The move was experimental initially, but offensive lineman Zach Fulton was an easy sell. When the Chiefs asked him to spend a few training-camp practices playing center — rather than his usual spot at guard — the attraction was obvious.
The move offered Fulton a chance to become more versatile. It presented more avenues toward getting — and staying — on the field. It bettered the odds of a long-lasting NFL career.
The proof? That’s his 2017 season in a nutshell.
Fulton has moved across the offensive line this year, but after a season-ending injury to center Mitch Morse, his permanent home is in the middle of the line. That’s where he will set up Saturday, when the Chiefs open the postseason against the visiting Tennessee Titans.
“You just want to be on the field,” Fulton said. “It’s not that much different, honestly, than playing guard. It’s just a little bit different technique-wise on some plays, but other than that, it’s pretty much the same.”
When the Chiefs drafted Fulton out of Tennessee in the sixth round in 2014, he had never played a game at center. Although it was an adjustment in the aforementioned 2015 training camp — after he spent his rookie season starting at guard — playing the position has become “second nature” now, he said.
From the Chiefs’ perspective, it’s appeared to be a relatively seamless transition from Morse to Fulton. After Fulton took over late in the year, the Chiefs responded with a three-game winning streak, running for 442 yards over that time span. Fulton sat out Sunday.
Well, it’s appeared seamless. In reality, Morse and Fulton can play the same position, but they attack the responsibilities a bit differently. Whereas Morse is noted for being quick on his feet — allowing him to pull on running plays — Fulton’s strength is brute power.
“There are certain things the center would do (differently), but that’s all,” Fulton said. “But on a basic inside-zone play, it’s the same footwork more times than not (and the) same key points to getting the job done.”

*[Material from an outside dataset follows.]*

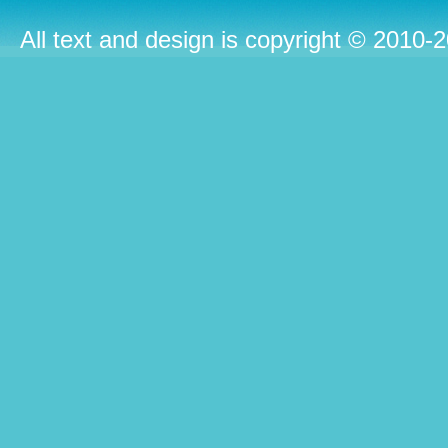
All text and design is copyright © 2010-2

The pass protection can demand a tweak in approach. A center often turns into the rover of the offensive line on passing downs, pitching in wherever help is needed.
That’s where his experience over the past few seasons — a lot of it during practice — has come in handy.
“With Zach, there’s a reliability,” Chiefs offensive coordinator Matt Nagy said. “For us as coaches and for the quarterbacks, just kind of knowing as a backup center (he can) come in and replace Mitch, there’s not a lot of thinking going on. Zach comes in. He’s been there, done that. He’s a smart guy. We get up to the line of scrimmage, and we roll. So there’s a comfort level with him in there, being able to come in as a backup.”
Fulton will be a key player on Saturday. Titans defensive lineman Jurrell Casey has made back-to-back Pro Bowls. He has six sacks.
“He’s crafty. He likes to get to the quarterback. He has a lot of good moves on the inside,” Nagy said of Casey. “So our guys on the interior will have to be focused on that.”